> EXERCISE GOAL
The data is to be repeated exactly, with the images removed.

── DATASET RECORDS ──

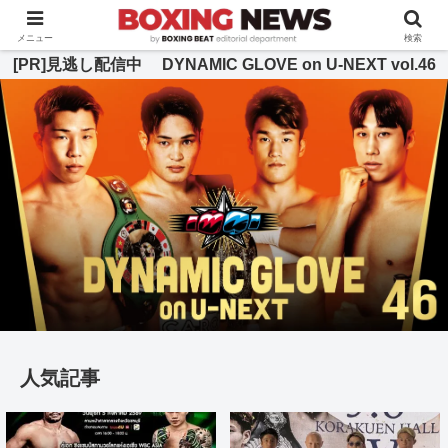
BOXING BEAT [ボクシング・ビート] 公式サイト
メニュー
検索
[PR]見逃し配信中 DYNAMIC GLOVE on U-NEXT vol.46
人気記事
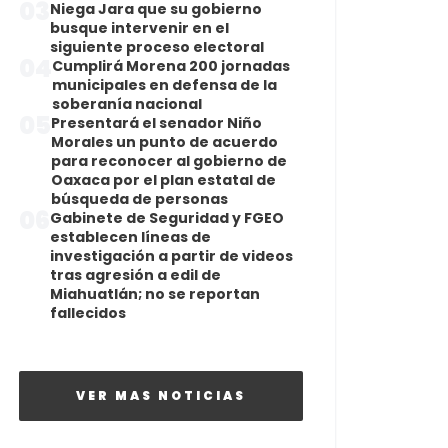
03
Niega Jara que su gobierno
busque intervenir en el
siguiente proceso electoral
04
Cumplirá Morena 200 jornadas
municipales en defensa de la
soberanía nacional
05
Presentará el senador Niño
Morales un punto de acuerdo
para reconocer al gobierno de
Oaxaca por el plan estatal de
búsqueda de personas
06
Gabinete de Seguridad y FGEO
establecen líneas de
investigación a partir de videos
tras agresión a edil de
Miahuatlán; no se reportan
fallecidos
VER MAS NOTICIAS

───

> ANSWER SPACE
BOXING BEAT [ボクシング・ビート] 公式サイト
メニュー
検索
[PR]見逃し配信中 DYNAMIC GLOVE on U-NEXT vol.46
人気記事
03
Niega Jara que su gobierno
busque intervenir en el
siguiente proceso electoral
04
Cumplirá Morena 200 jornadas
municipales en defensa de la
soberanía nacional
05
Presentará el senador Niño
Morales un punto de acuerdo
para reconocer al gobierno de
Oaxaca por el plan estatal de
búsqueda de personas
06
Gabinete de Seguridad y FGEO
establecen líneas de
investigación a partir de videos
tras agresión a edil de
Miahuatlán; no se reportan
fallecidos
VER MAS NOTICIAS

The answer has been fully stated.